== Provided records

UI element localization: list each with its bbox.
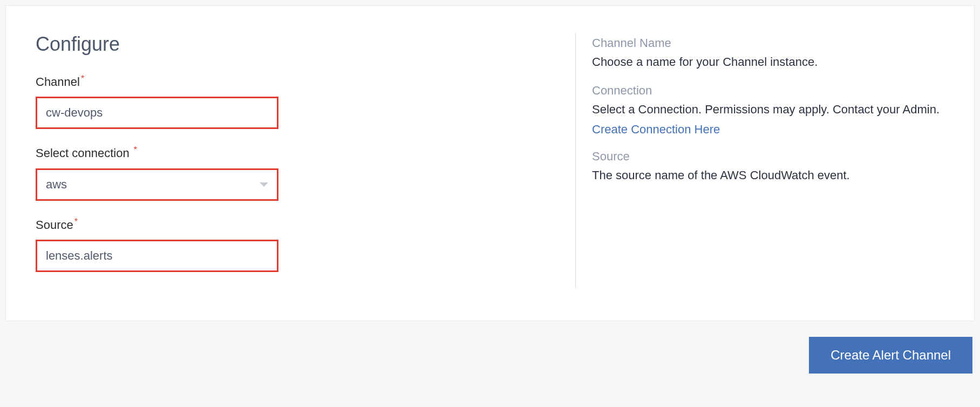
connection-field-group: Select connection * aws	[36, 145, 554, 200]
connection-label-text: Select connection	[36, 147, 130, 160]
help-connection-text: Select a Connection. Permissions may app…	[592, 101, 944, 118]
channel-input[interactable]	[46, 106, 268, 120]
source-input[interactable]	[46, 249, 268, 263]
source-field-group: Source*	[36, 217, 554, 272]
chevron-down-icon	[260, 182, 268, 187]
help-source-text: The source name of the AWS CloudWatch ev…	[592, 167, 944, 184]
channel-field-group: Channel*	[36, 74, 554, 129]
help-connection: Connection Select a Connection. Permissi…	[592, 84, 944, 137]
help-source: Source The source name of the AWS CloudW…	[592, 150, 944, 184]
channel-label-text: Channel	[36, 75, 80, 89]
connection-label: Select connection *	[36, 145, 554, 160]
source-label: Source*	[36, 217, 554, 232]
help-connection-title: Connection	[592, 84, 944, 98]
required-star-icon: *	[81, 74, 84, 83]
help-channel-name-text: Choose a name for your Channel instance.	[592, 53, 944, 71]
create-alert-channel-button[interactable]: Create Alert Channel	[809, 337, 972, 374]
required-star-icon: *	[74, 217, 78, 226]
help-channel-name-title: Channel Name	[592, 36, 944, 50]
channel-label: Channel*	[36, 74, 554, 89]
configure-card: Configure Channel* Select connection * a…	[5, 5, 975, 321]
connection-selected-value: aws	[46, 178, 67, 192]
help-channel-name: Channel Name Choose a name for your Chan…	[592, 36, 944, 71]
form-column: Configure Channel* Select connection * a…	[36, 33, 554, 288]
help-source-title: Source	[592, 150, 944, 164]
help-column: Channel Name Choose a name for your Chan…	[575, 33, 944, 288]
page-title: Configure	[36, 33, 554, 56]
connection-select[interactable]: aws	[36, 168, 278, 201]
create-connection-link[interactable]: Create Connection Here	[592, 123, 720, 137]
source-label-text: Source	[36, 218, 73, 232]
channel-input-wrapper	[36, 97, 278, 129]
required-star-icon: *	[134, 145, 137, 154]
source-input-wrapper	[36, 240, 278, 272]
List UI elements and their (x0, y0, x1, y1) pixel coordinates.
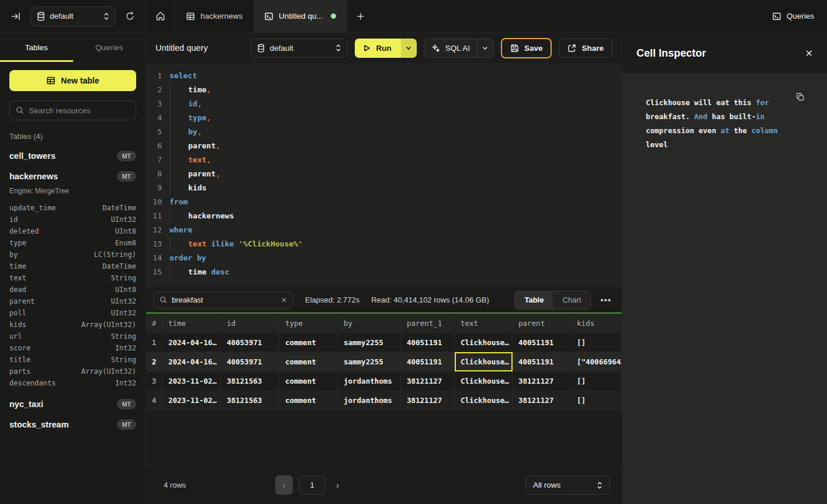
column-header[interactable]: text (455, 314, 513, 333)
editor-line[interactable]: 6parent, (146, 139, 622, 153)
new-tab-button[interactable] (347, 0, 374, 32)
table-cell[interactable]: [] (571, 391, 622, 410)
table-cell[interactable]: comment (279, 371, 338, 391)
topbar-database-selector[interactable]: default (30, 6, 116, 26)
table-cell[interactable]: 38121563 (221, 371, 279, 391)
editor-line[interactable]: 11hackernews (146, 209, 622, 223)
editor-line[interactable]: 7text, (146, 153, 622, 167)
table-cell[interactable]: comment (279, 391, 338, 410)
sql-editor[interactable]: 1select2time,3id,4type,5by,6parent,7text… (146, 63, 622, 287)
table-cell[interactable]: 38121127 (513, 391, 571, 410)
table-cell[interactable]: 40053971 (221, 333, 279, 352)
column-header[interactable]: kids (571, 314, 622, 333)
table-cell[interactable]: 40051191 (401, 333, 455, 352)
editor-line[interactable]: 15time desc (146, 265, 622, 279)
next-page-button[interactable]: › (331, 478, 344, 492)
editor-line[interactable]: 9kids (146, 181, 622, 195)
table-cell[interactable]: comment (279, 352, 338, 371)
sidebar-item-stocks-stream[interactable]: stocks_stream MT (9, 419, 136, 430)
view-toggle-table[interactable]: Table (515, 291, 553, 309)
table-cell[interactable]: Clickhouse… (455, 371, 513, 391)
table-cell[interactable]: 40051191 (513, 333, 571, 352)
refresh-button[interactable] (123, 9, 137, 23)
cell-text: compression even (646, 126, 721, 135)
query-database-selector[interactable]: default (251, 39, 348, 58)
table-cell[interactable]: Clickhouse… (455, 391, 513, 410)
table-cell[interactable]: Clickhouse… (455, 352, 513, 371)
page-number-input[interactable] (299, 475, 326, 495)
table-cell[interactable]: jordanthoms (338, 371, 401, 391)
table-cell[interactable]: 40051191 (513, 352, 571, 371)
column-header[interactable]: parent_1 (401, 314, 455, 333)
editor-line[interactable]: 14order by (146, 251, 622, 265)
table-cell[interactable]: [] (571, 371, 622, 391)
sidebar-tab-tables[interactable]: Tables (0, 33, 73, 62)
editor-line[interactable]: 4type, (146, 111, 622, 125)
tab-home[interactable] (146, 0, 175, 32)
engine-badge: MT (117, 171, 136, 182)
table-cell[interactable]: 2024-04-16… (162, 333, 221, 352)
editor-line[interactable]: 12where (146, 223, 622, 237)
clear-search-button[interactable]: ✕ (281, 296, 287, 304)
column-name: score (9, 342, 30, 354)
sql-ai-caret[interactable] (477, 39, 493, 57)
line-number: 13 (146, 237, 169, 251)
new-table-button[interactable]: New table (9, 70, 136, 91)
editor-line[interactable]: 13text ilike '%ClickHouse%' (146, 237, 622, 251)
prev-page-button[interactable]: ‹ (275, 475, 293, 495)
table-cell[interactable]: 38121563 (221, 391, 279, 410)
search-resources-input[interactable] (29, 106, 130, 115)
copy-cell-button[interactable] (795, 92, 805, 102)
table-cell[interactable]: comment (279, 333, 338, 352)
sidebar-item-hackernews[interactable]: hackernews MT (9, 171, 136, 182)
results-search-input[interactable] (172, 296, 276, 304)
share-button[interactable]: Share (559, 39, 613, 58)
sql-ai-button[interactable]: SQL AI (424, 39, 494, 58)
table-cell[interactable]: sammy2255 (338, 352, 401, 371)
column-type: Enum8 (115, 237, 136, 249)
editor-line[interactable]: 2time, (146, 83, 622, 97)
table-cell[interactable]: 40051191 (401, 352, 455, 371)
queries-button[interactable]: Queries (772, 12, 814, 21)
editor-line[interactable]: 3id, (146, 97, 622, 111)
column-header[interactable]: time (162, 314, 221, 333)
view-toggle-chart[interactable]: Chart (553, 291, 590, 309)
table-cell[interactable]: sammy2255 (338, 333, 401, 352)
table-cell[interactable]: 38121127 (401, 371, 455, 391)
column-header[interactable]: type (279, 314, 338, 333)
sidebar-item-cell-towers[interactable]: cell_towers MT (9, 151, 136, 161)
column-header[interactable]: by (338, 314, 401, 333)
run-button-main[interactable]: Run (355, 39, 400, 58)
table-cell[interactable]: 2023-11-02… (162, 391, 221, 410)
editor-line[interactable]: 5by, (146, 125, 622, 139)
save-button[interactable]: Save (501, 38, 552, 58)
row-number-cell: 3 (146, 371, 162, 391)
tab-untitled-query[interactable]: Untitled qu... (254, 0, 347, 32)
editor-line[interactable]: 8parent, (146, 167, 622, 181)
table-cell[interactable]: 2023-11-02… (162, 371, 221, 391)
page-size-selector[interactable]: All rows (525, 475, 610, 495)
sql-ai-button-main[interactable]: SQL AI (424, 39, 477, 57)
main-panel: Untitled query default (146, 33, 622, 504)
close-inspector-button[interactable]: ✕ (805, 48, 813, 59)
table-cell[interactable]: jordanthoms (338, 391, 401, 410)
run-options-caret[interactable] (401, 39, 417, 58)
table-cell[interactable]: 2024-04-16… (162, 352, 221, 371)
column-header[interactable]: id (221, 314, 279, 333)
editor-line[interactable]: 1select (146, 69, 622, 83)
sidebar-item-nyc-taxi[interactable]: nyc_taxi MT (9, 399, 136, 409)
table-cell[interactable]: 38121127 (401, 391, 455, 410)
more-options-button[interactable]: ••• (597, 293, 615, 307)
table-cell[interactable]: 38121127 (513, 371, 571, 391)
table-cell[interactable]: [] (571, 333, 622, 352)
editor-line[interactable]: 10from (146, 195, 622, 209)
collapse-sidebar-button[interactable] (8, 9, 23, 24)
run-button[interactable]: Run (355, 39, 416, 58)
table-cell[interactable]: Clickhouse… (455, 333, 513, 352)
column-header[interactable]: # (146, 314, 162, 333)
sidebar-tab-queries[interactable]: Queries (73, 33, 146, 62)
table-cell[interactable]: 40053971 (221, 352, 279, 371)
table-cell[interactable]: ["40066964… (571, 352, 622, 371)
tab-hackernews[interactable]: hackernews (175, 0, 254, 32)
column-header[interactable]: parent (513, 314, 571, 333)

====

§ Exercise goal
Go line by line through the data above and report each one that holds the string "input".

§ Task solution
channel-input[interactable]	[46, 106, 268, 120]
source-input[interactable]	[46, 249, 268, 263]
channel-input-wrapper	[36, 97, 278, 129]
source-input-wrapper	[36, 240, 278, 272]
page-number-input[interactable] (299, 475, 326, 495)
search-resources-input[interactable] (29, 106, 130, 115)
results-search-input[interactable] (172, 296, 276, 304)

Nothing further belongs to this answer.